# Tug forum functionality



## naudette (Mar 26, 2008)

I spend time on about 6 different forums, all with different subjects.  I would like to say that the TUG forum is the best format.  It's easy to use.  I love the New Posts function.  I wish the other forums would be this user friendly.

Thanks!
Nancy White


----------



## Makai Guy (Mar 26, 2008)

Thanks, Nancy.  Back in '05 we looked at many different bulletin board systems when we decided it was time to abandon our outdated software in use at the time.  We decided on vBulletin then and have been very pleased with its ease of use and ability to customize things.  

Now if it only had a better search capability ...


----------



## TUGBrian (Mar 26, 2008)

well thanks...all the kudos should go to doug and dave...this place wouldnt exist without their work on it over the years!


----------



## Dave M (Mar 26, 2008)

TUG Improvements! said:


> all the kudos should go to doug and dave....


Thanks, Brian, but Doug gets - and deserves - that credit. He is the guy who has done all of the technical work and testing over the past four years to make the operation of this BBS successful.
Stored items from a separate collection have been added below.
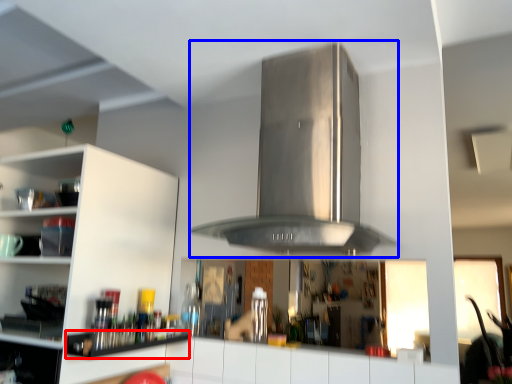 Question: Which of the following is the closest to the observer, shelf (highlighted by a red box) or vent (highlighted by a blue box)?

Choices:
 (A) shelf
 (B) vent

Answer: (B) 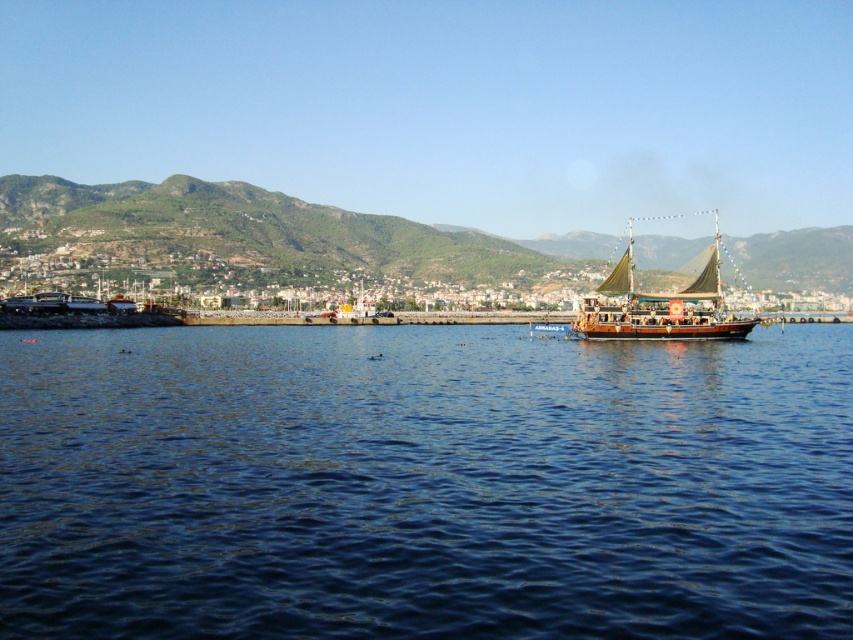 Question: Can you confirm if green textured mountain at upper center is bigger than wooden sailboat at right?

Choices:
 (A) yes
 (B) no

Answer: (A)

Question: Among these objects, which one is nearest to the camera?

Choices:
 (A) blue water at center
 (B) green textured mountain at upper center

Answer: (A)

Question: Which of the following is the farthest from the observer?

Choices:
 (A) (245, 204)
 (B) (631, 252)

Answer: (A)

Question: Where is blue water at center located in relation to green textured mountain at upper center in the image?

Choices:
 (A) left
 (B) right

Answer: (A)

Question: Is blue water at center closer to camera compared to wooden sailboat at right?

Choices:
 (A) no
 (B) yes

Answer: (B)

Question: Which object appears closest to the camera in this image?

Choices:
 (A) blue water at center
 (B) green textured mountain at upper center
 (C) wooden sailboat at right

Answer: (A) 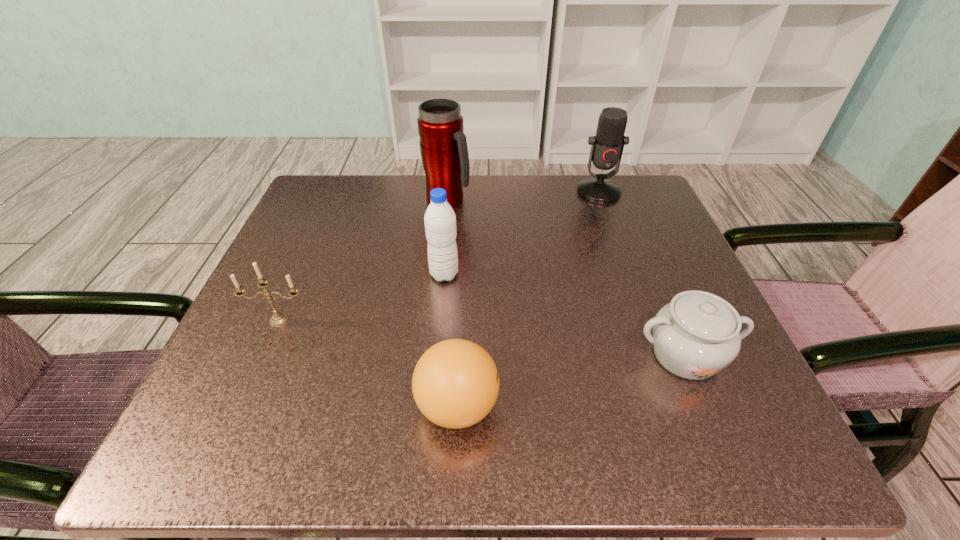 Locate an element on the screen. free space located on the side with brand of the ping-pong ball is located at coordinates (643, 406).

Image resolution: width=960 pixels, height=540 pixels. In order to click on vacant space located 0.210m on the left of the chinaware in this screenshot , I will do `click(503, 355)`.

Locate an element on the screen. thermos bottle positioned at the far edge is located at coordinates coord(443,145).

The width and height of the screenshot is (960, 540). I want to click on microphone present at the far edge, so 607,146.

Where is `object that is at the near edge`? object that is at the near edge is located at coordinates (455, 384).

Find the location of a particular element. The height and width of the screenshot is (540, 960). object that is at the left edge is located at coordinates (278, 318).

Where is `microphone that is at the right edge`? This screenshot has height=540, width=960. microphone that is at the right edge is located at coordinates (607, 146).

The height and width of the screenshot is (540, 960). Find the location of `chinaware situated at the right edge`. chinaware situated at the right edge is located at coordinates (695, 336).

Find the location of a particular element. object that is at the far right corner is located at coordinates (607, 146).

In order to click on vacant space at the far edge in this screenshot , I will do `click(387, 228)`. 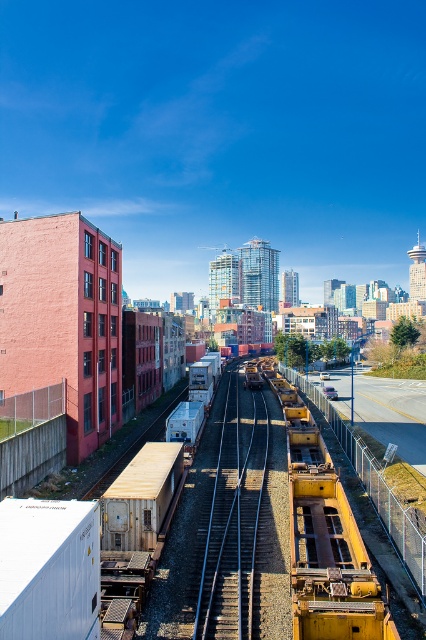 You are a delivery person trying to navigate a narrow alleyway between the rusty metal train car at center and the metallic silver train track at center. The alleyway is only 2 meters wide. Can you pass through safely if your delivery cart is 1.8 meters wide?

The rusty metal train car at center is wider than the metallic silver train track at center. However, the alleyway is 2 meters wide, which is slightly wider than your 1.8 meter delivery cart. As long as the combined width of the train car and track does not exceed the alleyway width, you should be able to pass through. But since the exact combined width isn not provided, it is uncertain.

You are a photographer standing at the edge of the railway. You want to take a photo that includes both the rusty metal train car at center and the metallic silver train track at center. Which object should you focus on first to ensure both are in sharp focus?

You should focus on the rusty metal train car at center first because it is closer to the viewer than the metallic silver train track at center. By focusing on the closer object, the track will also be in focus due to the depth of field. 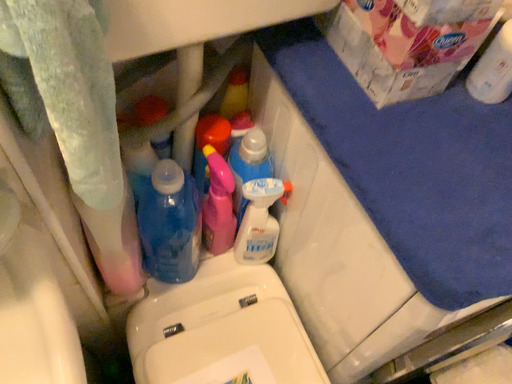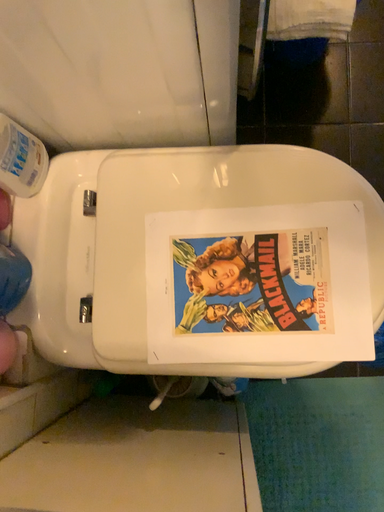 Question: Which way did the camera rotate in the video?

Choices:
 (A) rotated upward
 (B) rotated downward

Answer: (B) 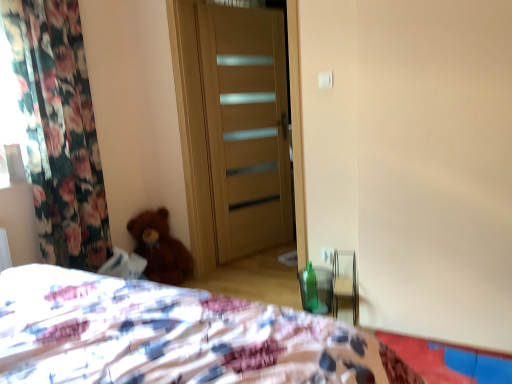 The height and width of the screenshot is (384, 512). Identify the location of free location above light brown wood door at center (from a real-world perspective). (239, 6). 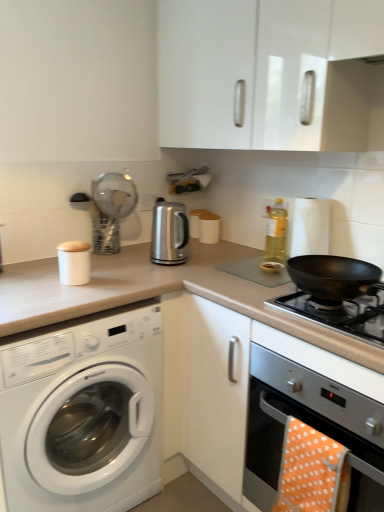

Even now he tweaks settings occasionally to continue making the BBS more user-friendly.


----------



## TUGBrian (Mar 26, 2008)

oh yes...doug is the bbs technical guru.

Even my years at microsoft leave me baffled at some of the customizations he does here to make things better for users =)

But dont sell yourself short as a key component of this forum...it most certainly wouldnt be the same without either of you!


----------